Research states that attendees will remember only 10% of your presentation, so make sure your first and last slide are the most impactful.

 

Tip #2: Make sure the presentation represents your story, not your boss’.

I can’t tell you the number of times I have watched someone read slides, jump over them or act confused when one came up on the LCD projector. When asking the speaker about it later, they confessed it was their co-worker or boss’ presentation. Don’t get caught up in this; make every slide your own and the audience will be with you from the start.

 

Tip #3: Have a call-to-action for your last slide and where to find you on every slide.

The last slide should have an action you want your attendees to take – whether it is to buy your book, hire you for their next training session or implement a change in their thinking. 

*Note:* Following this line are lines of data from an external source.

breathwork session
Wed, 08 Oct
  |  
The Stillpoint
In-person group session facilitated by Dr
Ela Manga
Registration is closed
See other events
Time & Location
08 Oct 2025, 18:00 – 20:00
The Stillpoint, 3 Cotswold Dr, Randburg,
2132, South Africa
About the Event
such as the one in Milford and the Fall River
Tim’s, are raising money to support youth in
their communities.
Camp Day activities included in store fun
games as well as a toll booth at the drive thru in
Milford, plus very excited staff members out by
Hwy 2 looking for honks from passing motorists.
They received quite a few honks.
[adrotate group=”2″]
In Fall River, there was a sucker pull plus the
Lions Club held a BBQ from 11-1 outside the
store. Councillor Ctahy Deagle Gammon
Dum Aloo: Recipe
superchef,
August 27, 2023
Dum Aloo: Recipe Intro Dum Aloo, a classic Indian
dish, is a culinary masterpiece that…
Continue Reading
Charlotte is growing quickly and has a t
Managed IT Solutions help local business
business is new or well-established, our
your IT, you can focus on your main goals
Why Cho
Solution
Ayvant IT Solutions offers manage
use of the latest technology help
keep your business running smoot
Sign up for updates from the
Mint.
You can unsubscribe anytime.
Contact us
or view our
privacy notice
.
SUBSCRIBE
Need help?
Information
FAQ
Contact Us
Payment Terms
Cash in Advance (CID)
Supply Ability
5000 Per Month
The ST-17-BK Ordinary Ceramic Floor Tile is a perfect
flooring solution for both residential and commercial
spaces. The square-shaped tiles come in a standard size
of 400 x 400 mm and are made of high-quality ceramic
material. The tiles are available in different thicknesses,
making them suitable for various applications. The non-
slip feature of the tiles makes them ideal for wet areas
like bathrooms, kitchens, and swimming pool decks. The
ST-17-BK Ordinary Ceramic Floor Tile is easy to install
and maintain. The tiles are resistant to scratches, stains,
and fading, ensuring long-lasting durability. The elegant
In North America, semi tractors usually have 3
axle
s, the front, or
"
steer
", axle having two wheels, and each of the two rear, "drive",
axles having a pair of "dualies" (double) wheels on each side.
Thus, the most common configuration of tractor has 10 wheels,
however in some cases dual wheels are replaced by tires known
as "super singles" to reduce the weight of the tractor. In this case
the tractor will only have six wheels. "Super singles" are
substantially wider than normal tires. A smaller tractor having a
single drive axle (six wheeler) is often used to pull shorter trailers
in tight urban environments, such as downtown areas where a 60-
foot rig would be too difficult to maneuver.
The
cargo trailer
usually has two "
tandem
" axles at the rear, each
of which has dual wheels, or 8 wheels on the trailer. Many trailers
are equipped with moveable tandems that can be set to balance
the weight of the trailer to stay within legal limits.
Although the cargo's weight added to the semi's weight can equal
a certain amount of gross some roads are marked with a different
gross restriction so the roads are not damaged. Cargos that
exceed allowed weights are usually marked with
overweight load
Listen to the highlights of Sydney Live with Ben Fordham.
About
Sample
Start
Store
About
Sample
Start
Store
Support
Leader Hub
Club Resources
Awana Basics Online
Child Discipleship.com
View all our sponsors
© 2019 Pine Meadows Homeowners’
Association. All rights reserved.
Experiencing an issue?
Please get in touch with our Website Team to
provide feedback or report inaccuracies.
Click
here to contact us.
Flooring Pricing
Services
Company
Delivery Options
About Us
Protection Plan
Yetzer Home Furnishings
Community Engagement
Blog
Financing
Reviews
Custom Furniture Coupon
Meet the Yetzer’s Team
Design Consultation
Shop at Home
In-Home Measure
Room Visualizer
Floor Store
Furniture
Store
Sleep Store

Every slide should contain the following footer: the name of your company, your Twitter handle and the hashtag for the event so they can find your presentation on SlideShare or Prezi. 

 

Tip #4: Send your presentation to the event organizer 7-10 in advance.

If you developed your presentation on a Mac or different version of PowerPoint, the reality is some of your fonts and visuals may not transfer over appropriately. Most event organizers prefer to rent AV/computer equipment all together, rather than you bringing your laptop. By sending it to the event team early, they have time to load it and check for any problems. In addition, they can check URLs and make certain the right sound solution is in place if you are showing video.  

 

Tip #5: Be onsite at least 2 hours before your presentation for testing.
 

You want your presentation to go very smoothly, so make certain you meet with the AV team to:

  • Rehearse your presentation and make certain your slides correspond to your timing
  • Your microphone is fitted properly and you can be heard in every corner of the room and
  • If you have video, it can be heard by all attendees.

 

Tools

 

Tip # 6: Use bullets, but don’t overkill.

Bullets are effective as a way to remember what to cover and should be used as an aid. However, the less bullet points, the better.

Tip # 7: Use font types that readable, but not predictable.

Some font types are used too often because they are PowerPoint defaults. Use a different type, but make certain it meets three criteria:

  • It is large – most presenters should be using 30 point font type
  • It has contrast – if using color background or photos, make certain the font color doesn’t blend into the background
  • It is readable – don’t use cursive or obscure types because the audience is going to have to work to read them.